Our amazing friends from Charleston visited last year and we all took a trip to Lake Balaton for the first time. I’m actually pretty ashamed that I haven’t been to Balaton (although we had a trip scheduled before I caught the flu during my birthday) but it was great to experience Central Europe’s largest lake with them.
Where are we?
Szigliget (Hungarian for “island park” ) is a village located on Balaton, about an hour (and crazy-bumpy) drive away. Balaton is a freshwater lake and its name stems from the Czech word meaning “sinkhole, deep end of a lake.” A huge tourist destination for Hungary, Balaton has a ton of different towns and villages dotting the coast. Because the average temperature of the water is 77 degrees F in the summer, most visitors either swim, paddleboard, or hang out on one of the beaches.

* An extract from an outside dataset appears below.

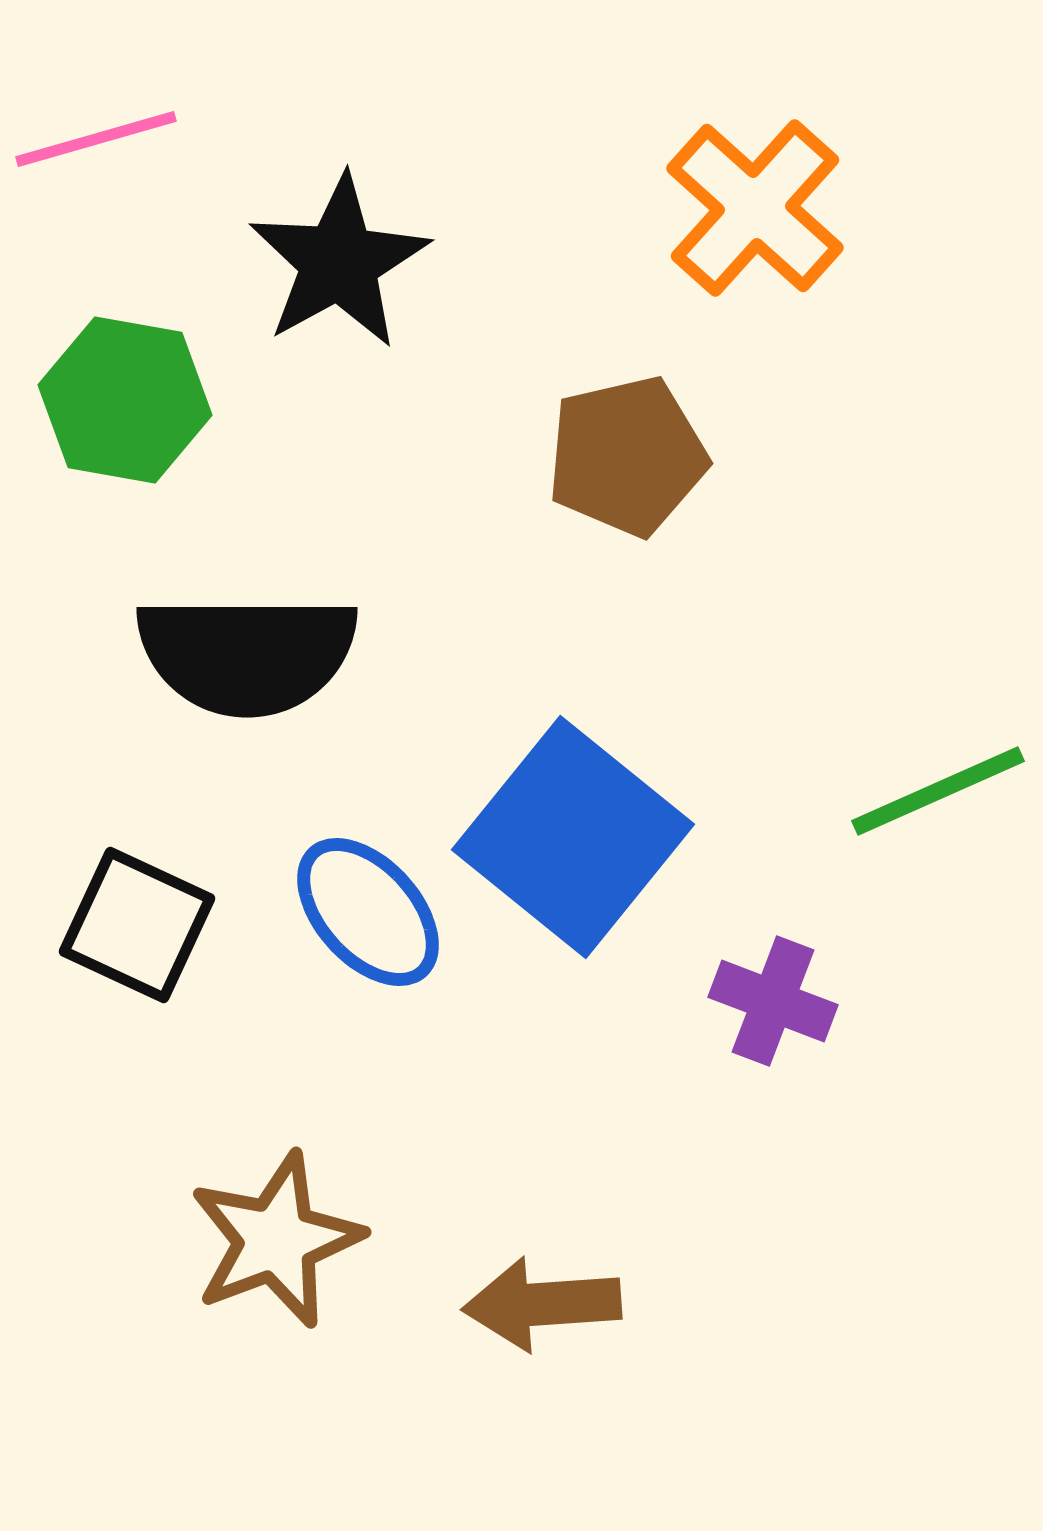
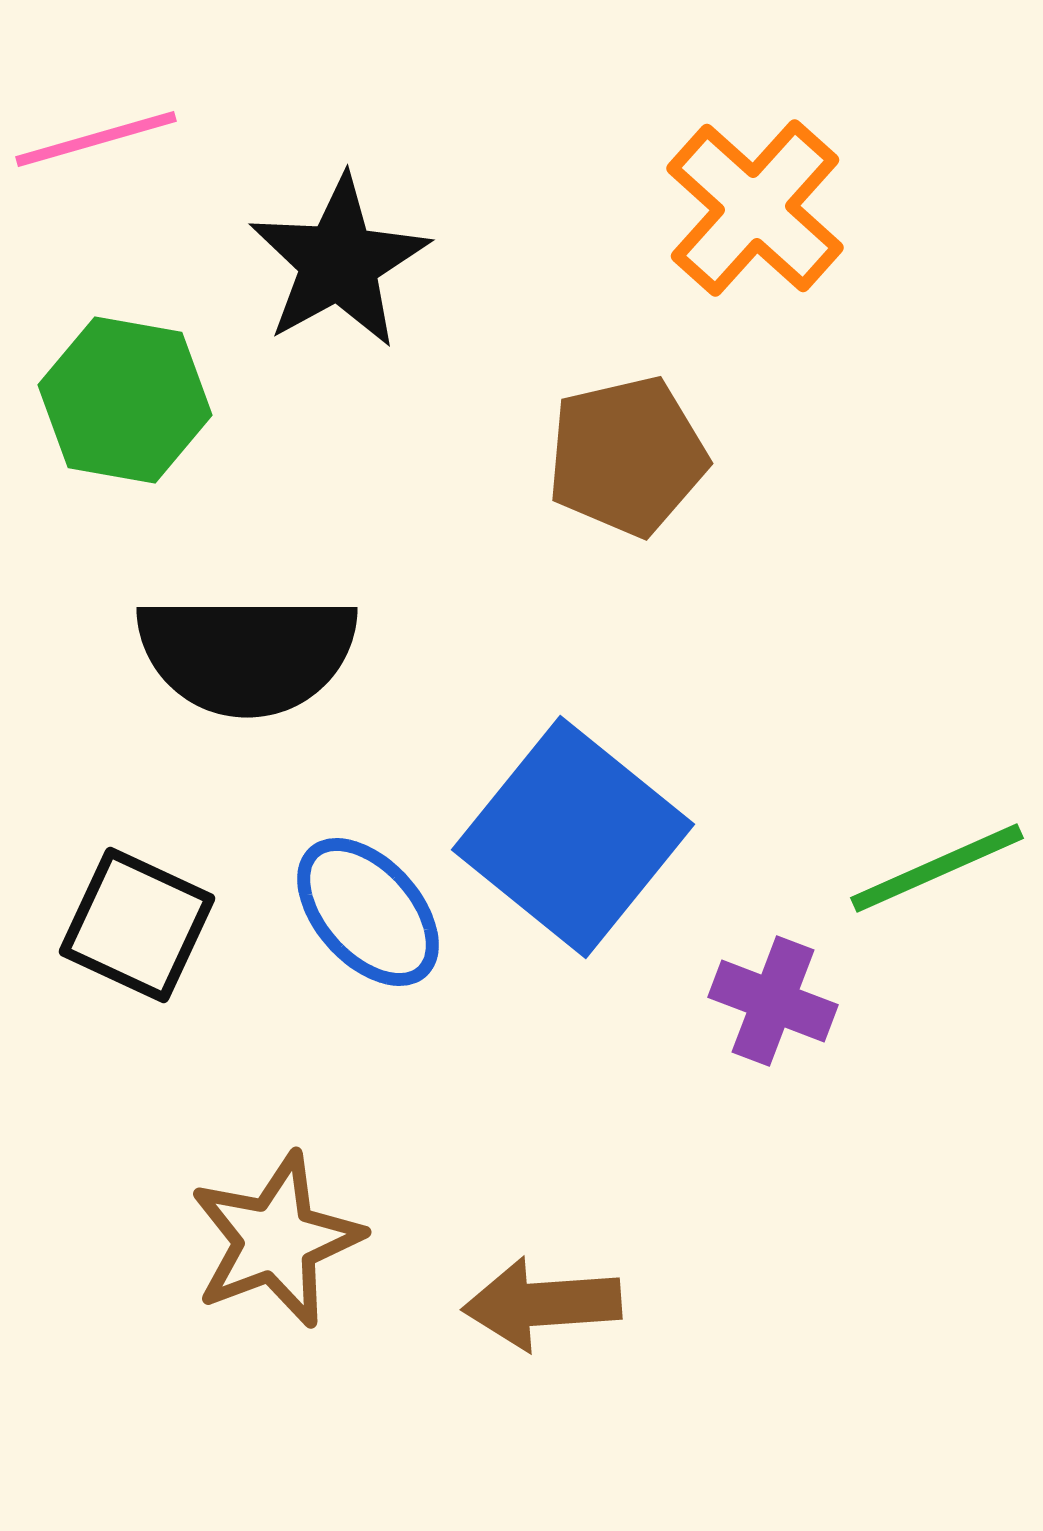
green line: moved 1 px left, 77 px down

Balaton is a shallow lake and runs across the Bakony Mountains. While one large lake today, Balaton was originally five smaller lakes that formed together over time. During the third century, the area experienced a great deal of volcanic activity, which helped shape the landscape of now-Szigliget and Badacsony Mountain. In 1954, mining was halted at the mountain and a national park was established to protect the unique landscape, wildlife, and vegetation that makes up this portion of Balaton.
The village of Szigliget is located on the northern side of Balaton, near Badacsony. Built on and between volcanic hills, the village has beautiful views of the lake, an adorable center of town, and has an old fortress/castle that is easy to tour. Originally an island that was connected to Balaton in 1822, the first settlers occupied this area during the Neolithic and Bronze Ages. While the lake was much deeper during this time–making uncovering artifacts more difficult–archeologists have found a number of tools that can be attributed to the first people that lived near Szigliget.
Originally built as a fortress, Szigleget Castle was transitioned to an official castle after the king fell in love with the design and location in 1262. Over time “the Castle of Balaton” exchanged hands, was added to and torn apart, and even was used for its original purpose as a fortress. After the Turkish occupation of Hungary, the castle lost its importance and due to lack of care and erosion, fell into disarray. In the 1600s, the castle nearly burnt completely down after catching fire from a lightning bolt; due to its loss as a primary military tool, Kaiser Lipot I had Szigleget Castle demolished (and many of the villagers used the debris to build their homes) to most of the ruins that can be seen today. Many parts of the castle (now owned by the village Szigliget) were rebuilt and the area was turned into a park that celebrated its 755 year anniversary in 2015.
The hike up to the castle is pretty easy, with a ton of markers detailing the wildlife and vegetation native to the area.
Szigleget is a small village (less than 3,500 people) and is one of the quieter and more authentic stops on Balaton. They also have the best ice cream ever! As is custom with traveling with Heather, we have to eat ice cream in every town.
Várkávézó Szigliget is an absolute must-stop ice cream stop, no matter if you just happen to find yourself casually driving past Balaton or intentionally are visiting the area. The pistachio flavor was on point. Their flavors change with the seasons, but they are really diverse and unique. I love this Yelp review of the shop:
We live in Szekesfehervar, which is about an hour and a half away. Living in Hungary, we, like nearly everyone else, has an ice cream, on average…. every day of the year. I swear. If you took away beer or ice cream, Hungary would stop working at all. With that said, as you might imagine, Hungarians are experts on ice cream and are all aficionados. We are no exception.
These guys imported Italian machinery and use only in season fresh fruits, nuts and sweets to create their ice cream. It’s so good that twice, we’ve driven the hour and half, each way, just for the ice cream when there are at least 10 ice cream places within walking distance from our house. Seriously. No joke.